▶ _REQUIREMENT_
Let the answer be the lines from the one with "TexturaDesigns (450, 1344)" to the end of the entries, copied exactly with both boundary lines kept.

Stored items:
Segment Open

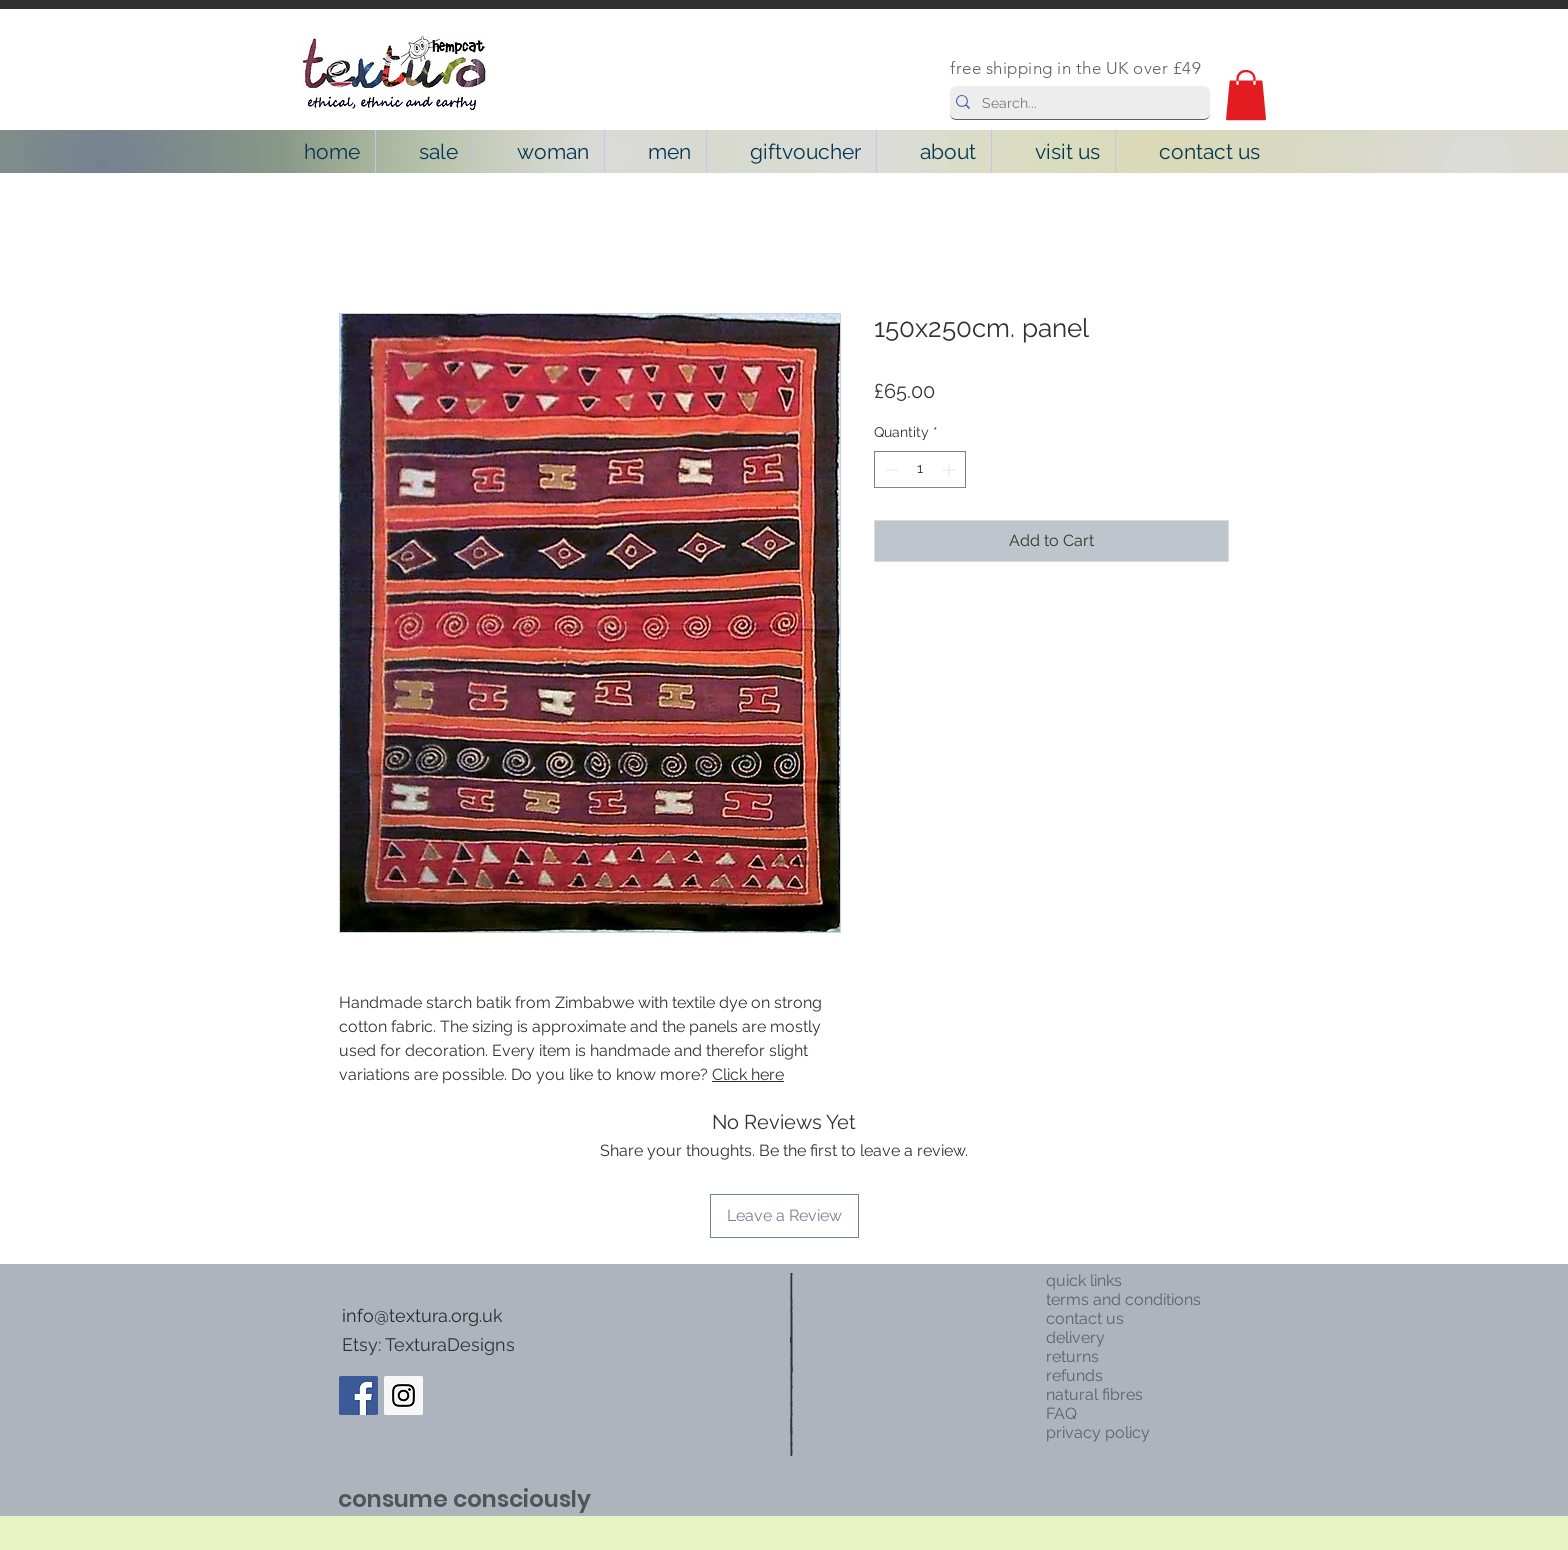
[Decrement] (889, 469)
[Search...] (1075, 104)
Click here (748, 1074)
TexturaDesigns (450, 1344)
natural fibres (1094, 1394)
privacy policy (1098, 1432)
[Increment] (950, 469)
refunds (1074, 1375)
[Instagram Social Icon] (403, 1395)
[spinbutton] (920, 469)
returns (1072, 1356)
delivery (1075, 1337)
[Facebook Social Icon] (358, 1395)
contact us (1085, 1318)
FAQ (1061, 1413)
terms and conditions (1123, 1299)
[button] (1246, 95)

Segment Closed

▶ _REPLY TO THE EXERCISE_
TexturaDesigns (450, 1344)
natural fibres (1094, 1394)
privacy policy (1098, 1432)
[Increment] (950, 469)
refunds (1074, 1375)
[Instagram Social Icon] (403, 1395)
[spinbutton] (920, 469)
returns (1072, 1356)
delivery (1075, 1337)
[Facebook Social Icon] (358, 1395)
contact us (1085, 1318)
FAQ (1061, 1413)
terms and conditions (1123, 1299)
[button] (1246, 95)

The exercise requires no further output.